= Task instructions =
Word for word, please restate each record and pass over the pictures.

╭─ Dataset content

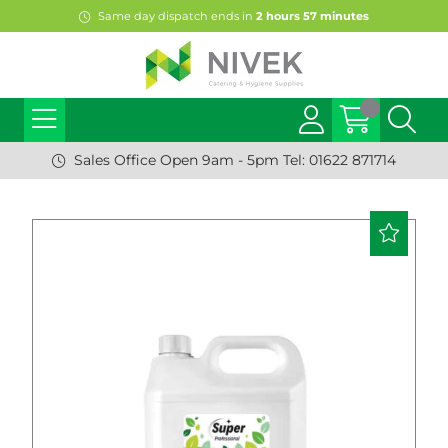
Same day dispatch ends in
2
hours
57
minutes
Sales Office Open 9am - 5pm Tel: 01622 871714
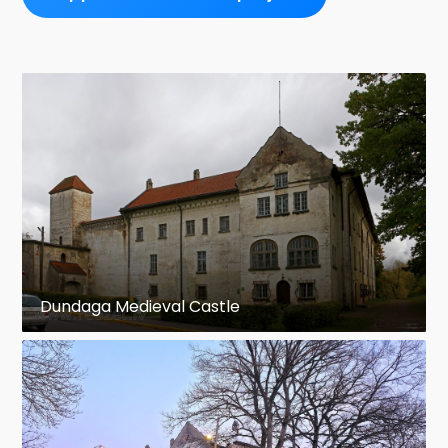
Dundaga Medieval Castle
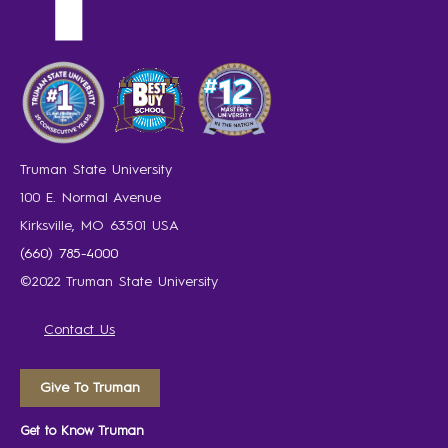
Truman State University
100 E. Normal Avenue
Kirksville, MO 63501 USA
(660) 785-4000
©2022 Truman State University
Contact Us
Give To Truman
Get to Know Truman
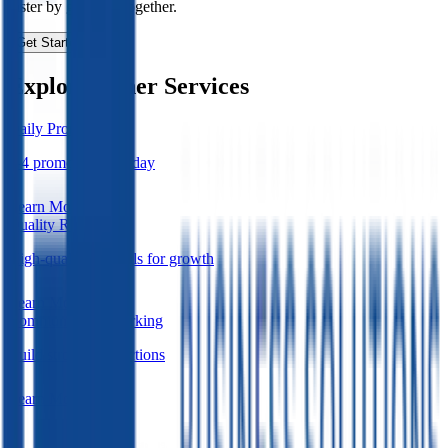
faster by growing together.
Get Started Today
Explore Other Services
Daily Promotions
3-4 promotions per day
Learn More
Quality Referrals
High-quality referrals for growth
Learn More
Community Networking
Build strong connections
Learn More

╰─

= Response for this exercise =
Same day dispatch ends in
2
hours
57
minutes
Sales Office Open 9am - 5pm Tel: 01622 871714
Dundaga Medieval Castle
Truman State University
100 E. Normal Avenue
Kirksville, MO 63501 USA
(660) 785-4000
©2022 Truman State University
Contact Us
Give To Truman
Get to Know Truman
faster by growing together.
Get Started Today
Explore Other Services
Daily Promotions
3-4 promotions per day
Learn More
Quality Referrals
High-quality referrals for growth
Learn More
Community Networking
Build strong connections
Learn More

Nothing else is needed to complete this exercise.